[Prompt]
Though the entries hold pictures, only their text should be duplicated, exactly and in full.

[Material provided]
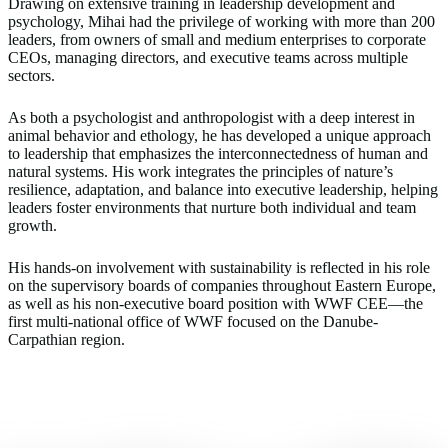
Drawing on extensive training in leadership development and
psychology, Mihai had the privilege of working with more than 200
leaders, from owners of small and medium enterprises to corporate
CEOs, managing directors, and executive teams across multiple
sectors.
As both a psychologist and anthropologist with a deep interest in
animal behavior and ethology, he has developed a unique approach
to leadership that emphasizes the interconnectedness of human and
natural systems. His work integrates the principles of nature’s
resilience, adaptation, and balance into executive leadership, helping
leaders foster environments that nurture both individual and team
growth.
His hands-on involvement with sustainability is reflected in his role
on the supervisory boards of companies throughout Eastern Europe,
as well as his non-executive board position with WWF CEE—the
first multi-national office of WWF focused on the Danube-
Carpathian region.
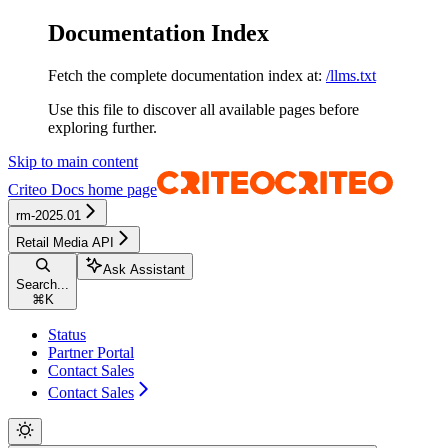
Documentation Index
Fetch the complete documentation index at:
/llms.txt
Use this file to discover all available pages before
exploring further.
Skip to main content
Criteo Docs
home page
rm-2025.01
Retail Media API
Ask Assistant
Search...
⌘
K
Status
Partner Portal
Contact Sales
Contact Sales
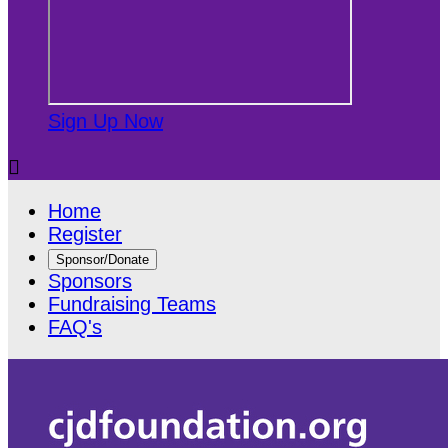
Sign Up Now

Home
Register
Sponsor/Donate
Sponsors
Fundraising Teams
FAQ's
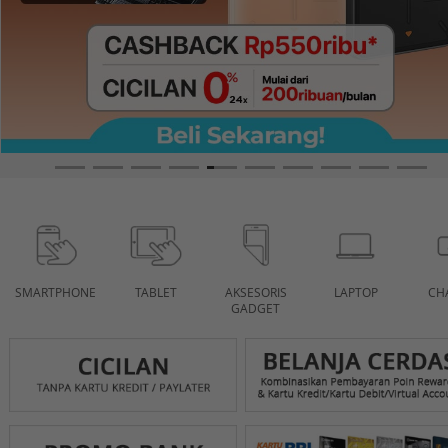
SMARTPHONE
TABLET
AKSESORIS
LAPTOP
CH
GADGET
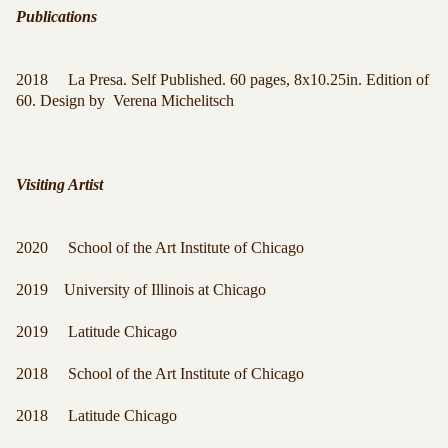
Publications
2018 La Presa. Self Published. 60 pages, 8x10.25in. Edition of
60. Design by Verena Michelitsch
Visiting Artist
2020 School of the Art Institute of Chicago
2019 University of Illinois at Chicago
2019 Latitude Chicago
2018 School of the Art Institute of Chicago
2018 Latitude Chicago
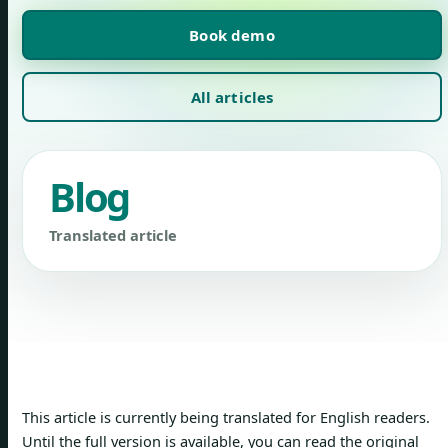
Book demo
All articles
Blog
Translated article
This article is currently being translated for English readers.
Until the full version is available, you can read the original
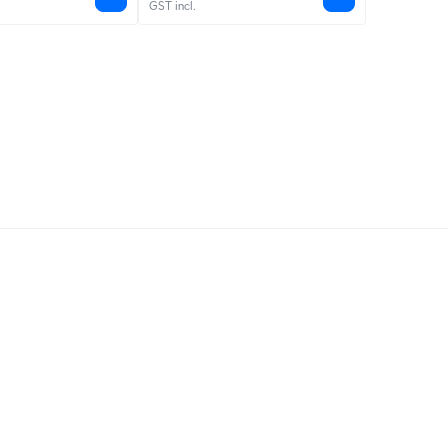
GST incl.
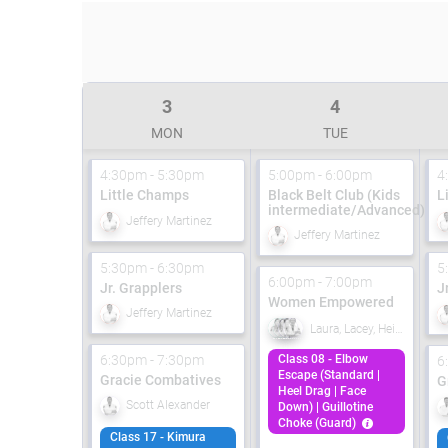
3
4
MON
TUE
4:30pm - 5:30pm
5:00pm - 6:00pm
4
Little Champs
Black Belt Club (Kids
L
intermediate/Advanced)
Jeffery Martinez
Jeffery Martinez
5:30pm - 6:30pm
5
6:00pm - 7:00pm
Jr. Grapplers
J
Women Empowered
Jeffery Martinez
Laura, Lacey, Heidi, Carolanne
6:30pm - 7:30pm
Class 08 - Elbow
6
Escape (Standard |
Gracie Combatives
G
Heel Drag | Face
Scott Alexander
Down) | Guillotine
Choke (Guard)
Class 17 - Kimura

[Problem solution]
Drawing on extensive training in leadership development and
psychology, Mihai had the privilege of working with more than 200
leaders, from owners of small and medium enterprises to corporate
CEOs, managing directors, and executive teams across multiple
sectors.
As both a psychologist and anthropologist with a deep interest in
animal behavior and ethology, he has developed a unique approach
to leadership that emphasizes the interconnectedness of human and
natural systems. His work integrates the principles of nature’s
resilience, adaptation, and balance into executive leadership, helping
leaders foster environments that nurture both individual and team
growth.
His hands-on involvement with sustainability is reflected in his role
on the supervisory boards of companies throughout Eastern Europe,
as well as his non-executive board position with WWF CEE—the
first multi-national office of WWF focused on the Danube-
Carpathian region.
Documentation Index
Fetch the complete documentation index at:
/llms.txt
Use this file to discover all available pages before
exploring further.
Skip to main content
Criteo Docs
home page
rm-2025.01
Retail Media API
Ask Assistant
Search...
⌘
K
Status
Partner Portal
Contact Sales
Contact Sales
Sign Up Now

Home
Register
Sponsor/Donate
Sponsors
Fundraising Teams
FAQ's
SMARTPHONE
TABLET
AKSESORIS
LAPTOP
CH
GADGET
Publications
2018 La Presa. Self Published. 60 pages, 8x10.25in. Edition of
60. Design by Verena Michelitsch
Visiting Artist
2020 School of the Art Institute of Chicago
2019 University of Illinois at Chicago
2019 Latitude Chicago
2018 School of the Art Institute of Chicago
2018 Latitude Chicago
Book demo
All articles
Blog
Translated article
This article is currently being translated for English readers.
Until the full version is available, you can read the original
GST incl.
3
4
MON
TUE
4:30pm - 5:30pm
5:00pm - 6:00pm
4
Little Champs
Black Belt Club (Kids
L
intermediate/Advanced)
Jeffery Martinez
Jeffery Martinez
5:30pm - 6:30pm
5
6:00pm - 7:00pm
Jr. Grapplers
J
Women Empowered
Jeffery Martinez
Laura, Lacey, Heidi, Carolanne
6:30pm - 7:30pm
Class 08 - Elbow
6
Escape (Standard |
Gracie Combatives
G
Heel Drag | Face
Scott Alexander
Down) | Guillotine
Choke (Guard)
Class 17 - Kimura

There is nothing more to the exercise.